Ma chambre froide de et mise en scène par Joël Pommerat, à Paris

[ 1 ] 09/06/2012 |

Du 7 au 24 juin 2012 aux Ateliers Berthier

« Ma chambre froide », Grand Prix de la critique 2011, est de retour à Paris pour une reprise exceptionnelle.

Avec cette pièce Joel Pommerat poursuit son questionnement de l’âme humaine au travers un dispositif circulaire qui, comme son récit au multiple rebondissements, se prête à un regard à la lisière du réel et de l’imaginaire, du visible et de l’invisible, pour nous plonger au coeur d’une fable sociale, cruelle, tendre, drôle et fascinante.

Cette scénographie panoptique fait surgir du noir le plus profond, sous une lumière sculpturale assortie d’une sonorisation suggestive ou pop, les personnages et les situations. Elle les charge d’une dimension crépusculaire, mystérieuse, sensorielle, et concrète qui imprime une intensité et un naturalisme au climat instauré.

A partir de cette configuration où les spectateurs sont installés comme au cirque tout autour sur des gradins avec une vue sur tous les angles, la pièce débute dans l’obscurité où une voix off raconte la vie d’une femme prénommée Estelle, disparue depuis dix ans, et ayant laissé un cahier journal qui va s’illustrer furieusement sous nos yeux.

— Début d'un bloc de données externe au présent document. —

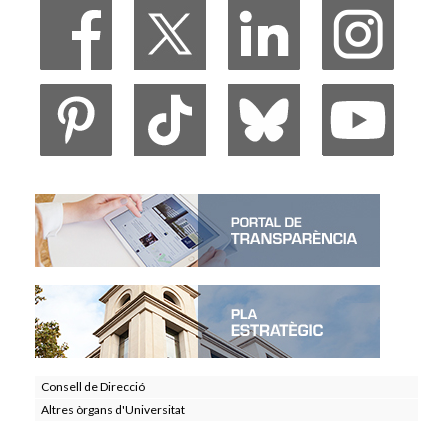
Consell de Direcció
Altres òrgans d'Universitat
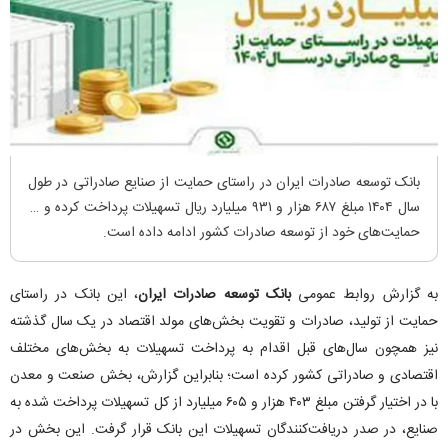
بانک توسعه صادرات ایران در راستای حمایت از صنایع صادراتی در طول
سال ۱۴۰۴ مبلغ ۶۸۷ هزار و ۹۳۱ میلیارد ریال تسهیلات پرداخت کرده و به
حمایت‌های خود از توسعه صادرات کشور ادامه داده است.
به گزارش روابط عمومی
بانک توسعه صادرات ایران
، این بانک در راستای
حمایت از تولید، صادرات و تقویت بخش‌های مولد اقتصاد در یک سال گذشته
نیز همچون سال‌های قبل اقدام به پرداخت تسهیلات به بخش‌های مختلف
اقتصادی و صادراتی کشور کرده است؛ بنابراین گزارش، بخش صنعت و معدن
با در اختیار گرفتن مبلغ ۴۰۳ هزار و ۶۰۵ میلیارد از کل تسهیلات پرداخت شده به
صنایع، در صدر دریافت‌کنندگان تسهیلات این بانک قرار گرفت. این بخش در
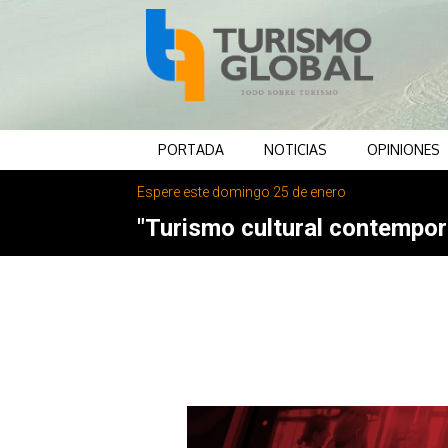
PORTADA
NOTICIAS
OPINIONES
Espere este domingo 25 de enero
"Turismo cultural contemporá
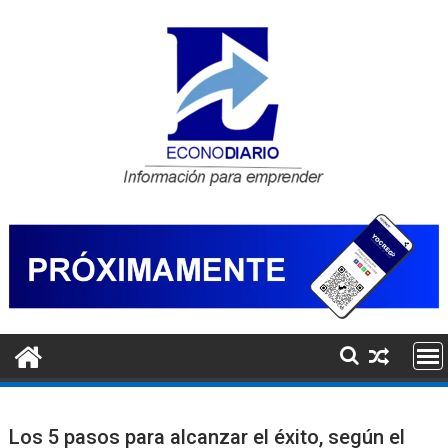
Saltar
al
contenido
Los 5 pasos para alcanzar el éxito, según el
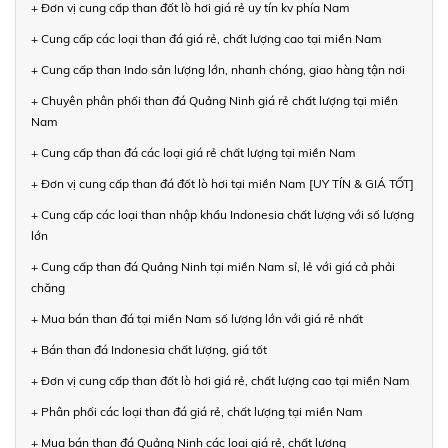
+ Đơn vị cung cấp than đốt lò hơi giá rẻ uy tín kv phía Nam
+ Cung cấp các loại than đá giá rẻ, chất lượng cao tại miền Nam
+ Cung cấp than Indo sản lượng lớn, nhanh chóng, giao hàng tận nơi
+ Chuyên phân phối than đá Quảng Ninh giá rẻ chất lượng tại miền
Nam
+ Cung cấp than đá các loại giá rẻ chất lượng tại miền Nam
+ Đơn vị cung cấp than đá đốt lò hơi tại miền Nam [UY TÍN & GIÁ TỐT]
+ Cung cấp các loại than nhập khẩu Indonesia chất lượng với số lượng
lớn
+ Cung cấp than đá Quảng Ninh tại miền Nam sỉ, lẻ với giá cả phải
chăng
+ Mua bán than đá tại miền Nam số lượng lớn với giá rẻ nhất
+ Bán than đá Indonesia chất lượng, giá tốt
+ Đơn vị cung cấp than đốt lò hơi giá rẻ, chất lượng cao tại miền Nam
+ Phân phối các loại than đá giá rẻ, chất lượng tại miền Nam
+ Mua bán than đá Quảng Ninh các loại giá rẻ, chất lượng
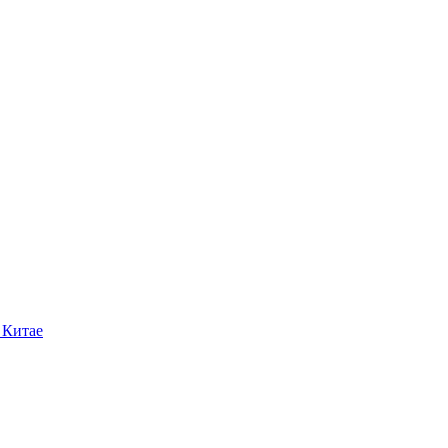
 Китае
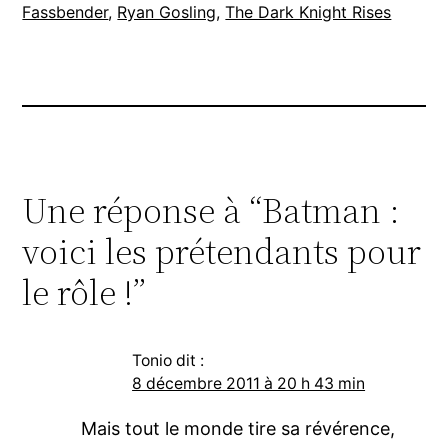
Fassbender
, 
Ryan Gosling
, 
The Dark Knight Rises
Une réponse à “Batman :
voici les prétendants pour
le rôle !”
Tonio
dit :
8 décembre 2011 à 20 h 43 min
Mais tout le monde tire sa révérence,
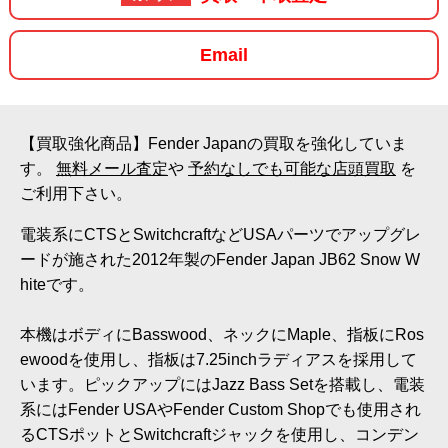
Email
【買取強化商品】Fender Japanの買取を強化していま
す。
無料メール査定
や
予約なしでも可能な店頭買取
を
ご利用下さい。
電装系にCTSとSwitchcraftなどUSAパーツでアップグレ
ードが施された2012年製のFender Japan JB62 Snow W
hiteです。
本機はボディにBasswood、ネックにMaple、指板にRos
ewoodを使用し、指板は7.25inchラディアスを採用して
います。ピックアップにはJazz Bass Setを搭載し、電装
系にはFender USAやFender Custom Shopでも使用され
るCTSポットとSwitchcraftジャックを使用し、コンデン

L’héroïne, employée modèle dans un magasin, était d’un dévouement total et d’une bonté infinie. Toujours prête à rendre service à ses collègues qui en profitaient sans vergogne, elle ne se plaignait jamais et ne portait aucun jugement sur son patron, M Bloch, un odieux et grossier individu, dont elle voulait croire qu’elle pouvait changer ses idées. Car cette femme étrange et spirituelle aimait les étoiles, le théâtre et les déguisements et aider par dessus tout ses semblables « avec cette faculté de se mettre à la place des autres » et une « manie de vouloir les faire changer ».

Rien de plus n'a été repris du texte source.